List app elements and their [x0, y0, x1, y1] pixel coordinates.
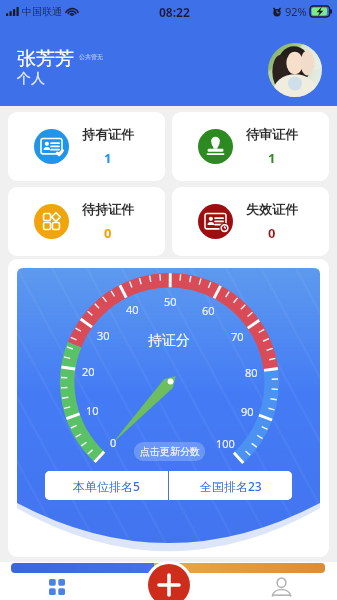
staticText: 0 [268, 224, 276, 242]
staticText: 1 [268, 149, 276, 167]
staticText: 30 [97, 328, 110, 343]
staticText: 失效证件 [246, 201, 298, 217]
staticText: 点击更新分数 [140, 445, 200, 458]
button[interactable]: 待持证件 [8, 187, 165, 256]
staticText: 10 [86, 403, 99, 418]
staticText: 个人 [17, 70, 45, 88]
button[interactable]: 待审证件 [172, 112, 329, 181]
staticText: 100 [216, 436, 235, 451]
button[interactable]: 持有证件 [8, 112, 165, 181]
staticText: 0 [110, 435, 117, 450]
staticText: 持证分 [148, 332, 190, 350]
staticText: 20 [82, 364, 95, 379]
button[interactable]: 点击更新分数 [134, 442, 205, 461]
button[interactable]: 全国排名23 [169, 471, 292, 500]
staticText: 全国排名23 [200, 478, 262, 494]
staticText: 中国联通 [22, 5, 62, 18]
staticText: 持有证件 [82, 126, 134, 142]
staticText: 40 [126, 302, 139, 317]
staticText: 50 [164, 294, 177, 309]
button[interactable]: 本单位排名5 [45, 471, 168, 500]
staticText: 0 [104, 224, 112, 242]
button[interactable]: Add [148, 564, 190, 600]
button[interactable]: Profile photo [268, 43, 322, 97]
staticText: 08:22 [159, 4, 190, 20]
button[interactable]: 失效证件 [172, 187, 329, 256]
button[interactable]: Profile [225, 574, 337, 600]
staticText: 待审证件 [246, 126, 298, 142]
staticText: 1 [104, 149, 112, 167]
staticText: 公共管无 [79, 53, 103, 61]
staticText: 70 [231, 329, 244, 344]
staticText: 本单位排名5 [73, 478, 140, 494]
staticText: 90 [241, 404, 254, 419]
staticText: 张芳芳 [17, 47, 74, 71]
staticText: 92% [285, 4, 307, 19]
staticText: 待持证件 [82, 201, 134, 217]
staticText: 60 [202, 303, 215, 318]
button[interactable]: Home [0, 574, 113, 600]
staticText: 80 [245, 365, 258, 380]
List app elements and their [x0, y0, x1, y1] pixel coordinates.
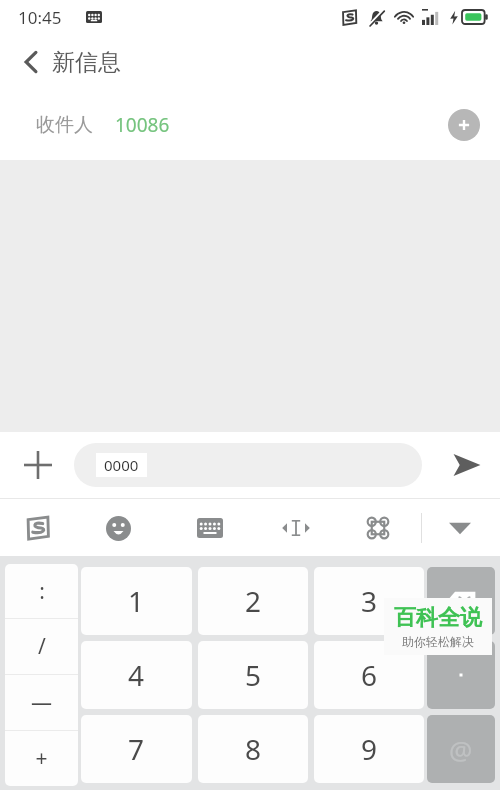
button[interactable]: Backspace: [427, 567, 495, 635]
button[interactable]: 3: [314, 567, 424, 635]
button[interactable]: +: [5, 731, 78, 786]
staticText: 收件人: [36, 113, 93, 137]
staticText: 10086: [115, 112, 170, 138]
staticText: —: [31, 688, 52, 717]
button[interactable]: Send: [444, 442, 490, 488]
button[interactable]: Add recipient: [448, 109, 480, 141]
button[interactable]: 7: [81, 715, 192, 783]
staticText: 10:45: [18, 6, 62, 29]
button[interactable]: 6: [314, 641, 424, 709]
button[interactable]: 4: [81, 641, 192, 709]
staticText: 6: [361, 656, 378, 694]
button[interactable]: 2: [198, 567, 308, 635]
button[interactable]: Hide keyboard: [438, 506, 482, 550]
staticText: :: [39, 577, 45, 606]
staticText: /: [38, 632, 46, 661]
button[interactable]: Move cursor: [274, 506, 318, 550]
staticText: 百科全说: [394, 604, 482, 632]
button[interactable]: Input method: [16, 506, 60, 550]
button[interactable]: /: [5, 619, 78, 674]
button[interactable]: 1: [81, 567, 192, 635]
staticText: 新信息: [52, 48, 121, 77]
button[interactable]: [427, 641, 495, 709]
button[interactable]: 收件人: [0, 90, 500, 160]
staticText: 1: [128, 582, 145, 620]
staticText: 2: [245, 582, 262, 620]
staticText: 助你轻松解决: [402, 634, 474, 649]
staticText: 5: [245, 656, 262, 694]
button[interactable]: Emoji: [96, 506, 140, 550]
button[interactable]: 5: [198, 641, 308, 709]
button[interactable]: Back: [0, 34, 500, 90]
other: Back: [24, 50, 38, 74]
button[interactable]: :: [5, 564, 78, 618]
staticText: @: [449, 732, 473, 767]
button[interactable]: —: [5, 675, 78, 730]
staticText: 0000: [104, 455, 139, 475]
button[interactable]: 8: [198, 715, 308, 783]
button[interactable]: Add attachment: [14, 441, 62, 489]
staticText: 4: [128, 656, 145, 694]
staticText: 7: [128, 730, 145, 768]
button[interactable]: Keyboard layout: [188, 506, 232, 550]
button[interactable]: Shortcuts: [356, 506, 400, 550]
staticText: +: [35, 744, 48, 773]
staticText: 9: [361, 730, 378, 768]
button[interactable]: 9: [314, 715, 424, 783]
staticText: 3: [361, 582, 378, 620]
staticText: 8: [245, 730, 262, 768]
button[interactable]: At sign: [427, 715, 495, 783]
button[interactable]: 0000: [74, 443, 422, 487]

+-------+

Work task.
Within the records, filter for lines that contain the word "失效证件" and show each one.

Response to this exercise.
staticText: 失效证件 [246, 201, 298, 217]
button[interactable]: 失效证件 [172, 187, 329, 256]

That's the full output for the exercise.